ALBANY — Republican Rob Astorino said Tuesday New York Gov. Andrew M. Cuomo and New Jersey Gov. Chris Christie should each resign if potentially damaging testimony in the “Bridgegate” scandal is proven true.
Astorino, the Westchester County executive, seized on testimony by a former top Christie aide who said the two governors discussed issuing a false report to tamp down the controversial closing of some entrance lanes to the George Washington Bridge in 2013 — the year Christie was up for re-election. First camouflaged as a “traffic study,” the lane closures were executed to cause havoc for a New Jersey mayor who hadn’t endorsed Christie, a Republican. The next year, Christie, in his role as leader of the Republican Governors’ Association, denied Astorino’s bid for financial help from the association when Astorino ran for governor against Cuomo in 2014.
The Cuomo administration issued a statement after the court action, denying the statements made by Christie ally David Wildstein and saying “no such conversation” took place between the two governors.
Still, Astorino, believing he was undercut by a secret deal, said he will hold a news conference Wednesday in Manhattan to call on both governors to step down because they “abused their gubernatorial powers.” Christie, while leading the RGA, said he didn’t want the committee to invest in “lost causes,” referring to Astorino’s 2014 bid against Cuomo, a Democrat.
“Today’s damning testimony that confirms Governors Christie and Cuomo were colluding to cover up the Bridgegate scandal is exactly what we suggested was happening at the time,” Astorino said in a statement. “Both Christie and Cuomo grossly abused their gubernatorial powers, and Mr. Christie abused the power of the Republican Governors Association to help a Democrat get re-elected. If corroborated, they should both resign their offices.”
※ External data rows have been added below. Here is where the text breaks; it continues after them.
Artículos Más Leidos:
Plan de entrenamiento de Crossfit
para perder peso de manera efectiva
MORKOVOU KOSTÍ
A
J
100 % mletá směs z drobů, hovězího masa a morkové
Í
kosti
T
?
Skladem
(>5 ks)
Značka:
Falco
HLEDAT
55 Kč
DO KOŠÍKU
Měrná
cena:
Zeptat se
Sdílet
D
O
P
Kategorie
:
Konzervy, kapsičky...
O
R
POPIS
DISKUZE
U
A Cuomo spokesman said the governor’s Republican rival — who is considering running again in 2018 — was relying on “hearsay” from a “felon,” a reference to Wildstein’s guilty plea in the Bridgegate matter.
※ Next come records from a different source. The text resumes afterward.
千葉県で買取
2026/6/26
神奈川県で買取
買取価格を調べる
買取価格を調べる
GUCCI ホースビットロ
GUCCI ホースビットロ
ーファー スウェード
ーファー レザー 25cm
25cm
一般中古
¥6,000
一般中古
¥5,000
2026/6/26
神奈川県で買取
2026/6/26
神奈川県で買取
“Astorino to seeking to re-litigate his losing campaign by bear hugging a felon’s hearsay testimony on things that never happened,” Cuomo aide Rich Azzopardi said.
Separately, here is the statement from Cuomo aide John Kelly on Wildstein’s testimony:
“The only role New York played in this episode was a positive one: It was our executive director who blew the whistle and ordered the bridge reopened. To be clear, no such conversation between the governors happened, in fact no report of any kind was ever done, and whatever the admitted ‘Bridgegate’ architect thought or dreamt about New York’s involvement has no basis in fact. Anyone can say anything, especially a convicted felon spinning a tale, but it’s just false and delusional.”